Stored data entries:
*** Begin section ***

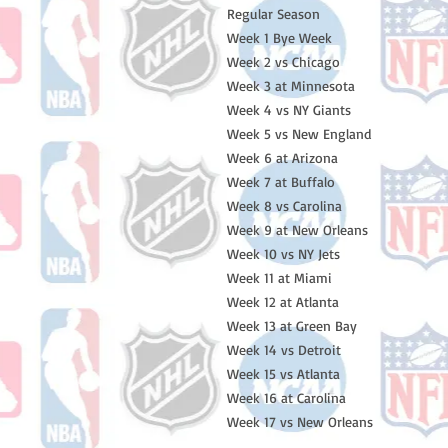
Regular Season
Week 1 Bye Week
Week 2 vs Chicago
Week 3 at Minnesota
Week 4 vs NY Giants
Week 5 vs New England
Week 6 at Arizona
Week 7 at Buffalo
Week 8 vs Carolina
Week 9 at New Orleans
Week 10 vs NY Jets
Week 11 at Miami
Week 12 at Atlanta
Week 13 at Green Bay
Week 14 vs Detroit
Week 15 vs Atlanta
Week 16 at Carolina
Week 17 vs New Orleans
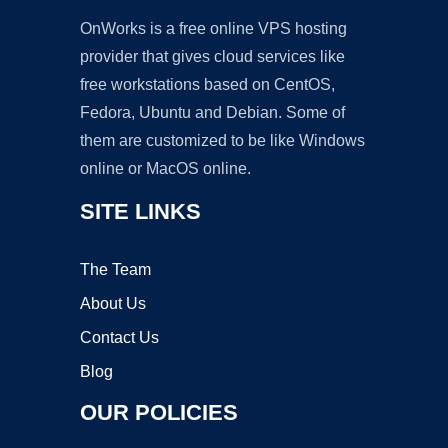
OnWorks is a free online VPS hosting
provider that gives cloud services like
free workstations based on CentOS,
Fedora, Ubuntu and Debian. Some of
them are customized to be like Windows
online or MacOS online.
SITE LINKS
The Team
About Us
Contact Us
Blog
OUR POLICIES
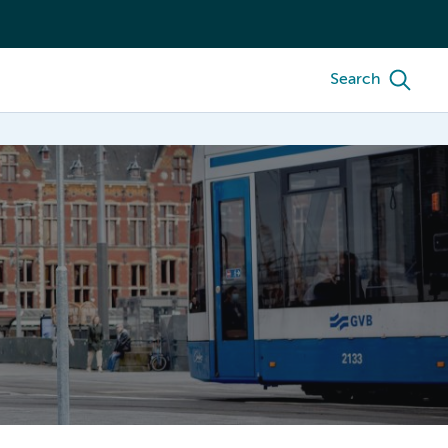
Search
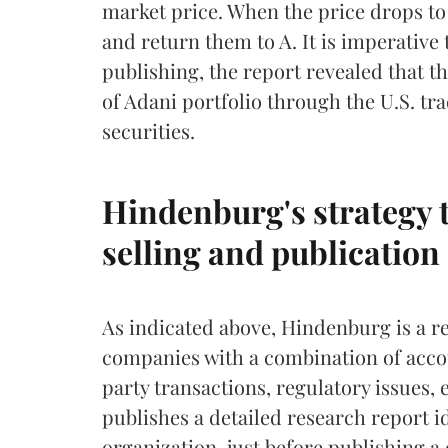
market price. When the price drops to
and return them to A. It is imperative 
publishing, the report revealed that t
of Adani portfolio through the U.S. t
securities.
Hindenburg's strategy t
selling and publication 
As indicated above, Hindenburg is a re
companies with a combination of accou
party transactions, regulatory issues, 
publishes a detailed research report id
organization, just before publishing a 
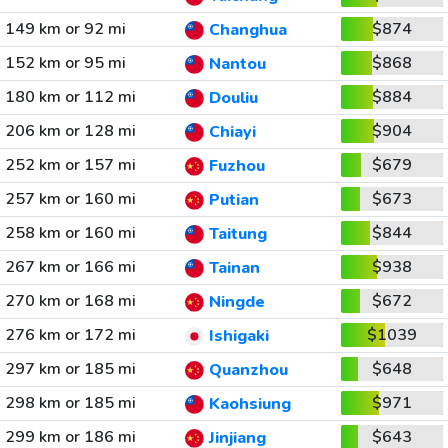
149 km or 92 mi
$874
Changhua
152 km or 95 mi
$868
Nantou
180 km or 112 mi
$884
Douliu
206 km or 128 mi
$904
Chiayi
252 km or 157 mi
$679
Fuzhou
257 km or 160 mi
$673
Putian
258 km or 160 mi
$844
Taitung
267 km or 166 mi
$938
Tainan
270 km or 168 mi
$672
Ningde
276 km or 172 mi
$1039
Ishigaki
297 km or 185 mi
$648
Quanzhou
298 km or 185 mi
$971
Kaohsiung
299 km or 186 mi
$643
Jinjiang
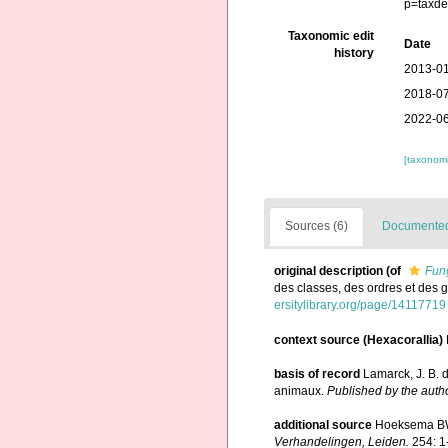
p=taxde
Taxonomic edit
Date
history
2013-01
2018-07
2022-06
[taxonomi
Sources (6)
Documented 
original description
(of
Fung
des classes, des ordres et des
ersitylibrary.org/page/14117719
context source (Hexacorallia)
basis of record
Lamarck, J. B. 
animaux.
Published by the autho
additional source
Hoeksema BW.
Verhandelingen, Leiden.
254: 1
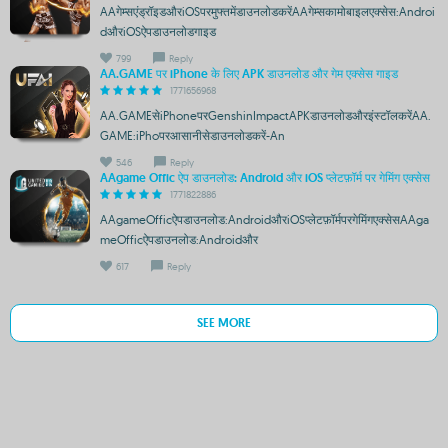
AAगेम्सएंड्रॉइडऔरiOSपरमुफ्तमेंडाउनलोडकरेंAAगेम्सकामोबाइलएक्सेस:Androi
dऔरiOSऐपडाउनलोडगाइड
799
Reply
AA.GAME पर iPhone के लिए APK डाउनलोड और गेम एक्सेस गाइड
1771656968
AA.GAMEसेiPhoneपरGenshinImpactAPKडाउनलोडऔरइंस्टॉलकरेंAA.
GAME:iPhoपरआसानीसेडाउनलोडकरें-An
546
Reply
AAgame Offic ऐप डाउनलोड: Android और iOS प्लेटफ़ॉर्म पर गेमिंग एक्सेस
1771822886
AAgameOfficऐपडाउनलोड:AndroidऔरiOSप्लेटफ़ॉर्मपरगेमिंगएक्सेसAAga
meOfficऐपडाउनलोड:Androidऔर
617
Reply
SEE MORE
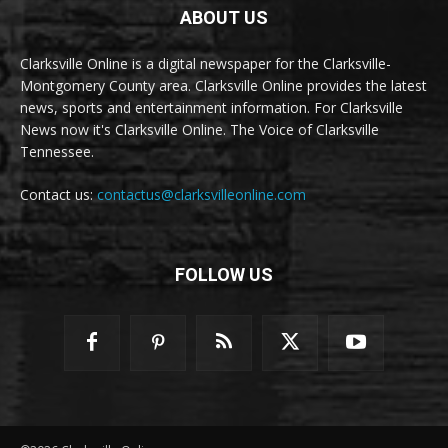
ABOUT US
Clarksville Online is a digital newspaper for the Clarksville-
Montgomery County area. Clarksville Online provides the latest
news, sports and entertainment information. For Clarksville
News now it's Clarksville Online. The Voice of Clarksville
Tennessee.
Contact us:
contactus@clarksvilleonline.com
FOLLOW US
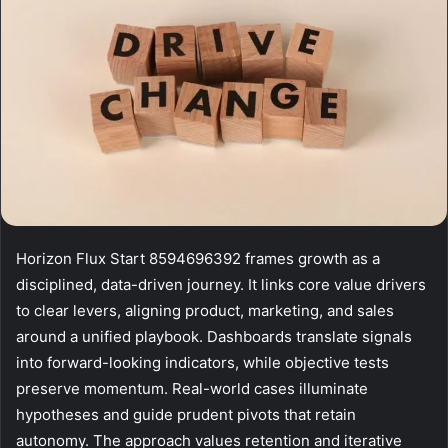
Horizon Flux Start 8594696392 frames growth as a
disciplined, data-driven journey. It links core value drivers
to clear levers, aligning product, marketing, and sales
around a unified playbook. Dashboards translate signals
into forward-looking indicators, while objective tests
preserve momentum. Real-world cases illuminate
hypotheses and guide prudent pivots that retain
autonomy. The approach values retention and iterative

*** End section ***

» Work item: Skip the images and restate each record above word for word.

» Solution to this problem:
Regular Season
Week 1 Bye Week
Week 2 vs Chicago
Week 3 at Minnesota
Week 4 vs NY Giants
Week 5 vs New England
Week 6 at Arizona
Week 7 at Buffalo
Week 8 vs Carolina
Week 9 at New Orleans
Week 10 vs NY Jets
Week 11 at Miami
Week 12 at Atlanta
Week 13 at Green Bay
Week 14 vs Detroit
Week 15 vs Atlanta
Week 16 at Carolina
Week 17 vs New Orleans
OnWorks is a free online VPS hosting
provider that gives cloud services like
free workstations based on CentOS,
Fedora, Ubuntu and Debian. Some of
them are customized to be like Windows
online or MacOS online.
SITE LINKS
The Team
About Us
Contact Us
Blog
OUR POLICIES
Search
market price. When the price drops to
and return them to A. It is imperative 
publishing, the report revealed that t
of Adani portfolio through the U.S. t
securities.
Hindenburg's strategy t
selling and publication 
As indicated above, Hindenburg is a re
companies with a combination of accou
party transactions, regulatory issues, 
publishes a detailed research report id
organization, just before publishing a 
149 km or 92 mi
$874
Changhua
152 km or 95 mi
$868
Nantou
180 km or 112 mi
$884
Douliu
206 km or 128 mi
$904
Chiayi
252 km or 157 mi
$679
Fuzhou
257 km or 160 mi
$673
Putian
258 km or 160 mi
$844
Taitung
267 km or 166 mi
$938
Tainan
270 km or 168 mi
$672
Ningde
276 km or 172 mi
$1039
Ishigaki
297 km or 185 mi
$648
Quanzhou
298 km or 185 mi
$971
Kaohsiung
299 km or 186 mi
$643
Jinjiang
p=taxde
Taxonomic edit
Date
history
2013-01
2018-07
2022-06
[taxonomi
Sources (6)
Documented 
original description
(of
Fung
des classes, des ordres et des
ersitylibrary.org/page/14117719
context source (Hexacorallia)
basis of record
Lamarck, J. B. 
animaux.
Published by the autho
additional source
Hoeksema BW.
Verhandelingen, Leiden.
254: 1
AAगेम्सएंड्रॉइडऔरiOSपरमुफ्तमेंडाउनलोडकरेंAAगेम्सकामोबाइलएक्सेस:Androi
dऔरiOSऐपडाउनलोडगाइड
799
Reply
AA.GAME पर iPhone के लिए APK डाउनलोड और गेम एक्सेस गाइड
1771656968
AA.GAMEसेiPhoneपरGenshinImpactAPKडाउनलोडऔरइंस्टॉलकरेंAA.
GAME:iPhoपरआसानीसेडाउनलोडकरें-An
546
Reply
AAgame Offic ऐप डाउनलोड: Android और iOS प्लेटफ़ॉर्म पर गेमिंग एक्सेस
1771822886
AAgameOfficऐपडाउनलोड:AndroidऔरiOSप्लेटफ़ॉर्मपरगेमिंगएक्सेसAAga
meOfficऐपडाउनलोड:Androidऔर
617
Reply
SEE MORE
ABOUT US
Clarksville Online is a digital newspaper for the Clarksville-
Montgomery County area. Clarksville Online provides the latest
news, sports and entertainment information. For Clarksville
News now it's Clarksville Online. The Voice of Clarksville
Tennessee.
Contact us:
contactus@clarksvilleonline.com
FOLLOW US
Horizon Flux Start 8594696392 frames growth as a
disciplined, data-driven journey. It links core value drivers
to clear levers, aligning product, marketing, and sales
around a unified playbook. Dashboards translate signals
into forward-looking indicators, while objective tests
preserve momentum. Real-world cases illuminate
hypotheses and guide prudent pivots that retain
autonomy. The approach values retention and iterative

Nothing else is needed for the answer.